With the average age of an attendee now between 32 to 34, Berlinale Talents has evolved from its origins as a platform for film students.
“It’s for that moment in life when you’re five or 10 years out of university or studying – when you’re entering that phase in your career when it gets serious,” says Florian Weghorn, programme manager of the development initiative that has now been running for 20 years.
Weghorn has worked at the ”community-driven, collaborative process” since 2014, alongside project manager Christine Trostrum, who has run Talents for 18 years.
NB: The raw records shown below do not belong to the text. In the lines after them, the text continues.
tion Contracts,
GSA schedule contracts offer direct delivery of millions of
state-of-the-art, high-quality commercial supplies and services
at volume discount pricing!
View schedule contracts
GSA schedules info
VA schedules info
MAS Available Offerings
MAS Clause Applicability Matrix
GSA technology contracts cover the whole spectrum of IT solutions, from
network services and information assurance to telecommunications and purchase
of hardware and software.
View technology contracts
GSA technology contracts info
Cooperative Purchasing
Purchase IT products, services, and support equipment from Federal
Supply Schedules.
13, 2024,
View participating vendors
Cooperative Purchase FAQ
Each year Talents invites 200 emerging film professionals to Berlin for six days of meetings, workshops and pitching events. (The 2023 edition ran from February 18-23.) It also offers year-round fellowships, and seven international offshoots in Buenos Aires, Durban, Beirut, Guadalajara, Sarajevo, Tokyo and Rio.
This year’s participants included directors Charlie Kouka from Tunisia, Demie Dangla from the Philippines, and Dean Kavanagh from Ireland; French producer Charlotte Lelong; and UK editor Raluca Petre, who has worked on films including Three Billboards Outside Ebbing, Missouri. German participants included screenwriter Anna Melikova, producers Sophie Ahrens and Amos Geva, composer Anna Bauer and director Ali Kareem.
The total Talents alumni community now totals 10,000, with a 23-strong Talents staff including team happiness officer Tobi, the only canine staffer, who is based in the Potsdamer Platz office.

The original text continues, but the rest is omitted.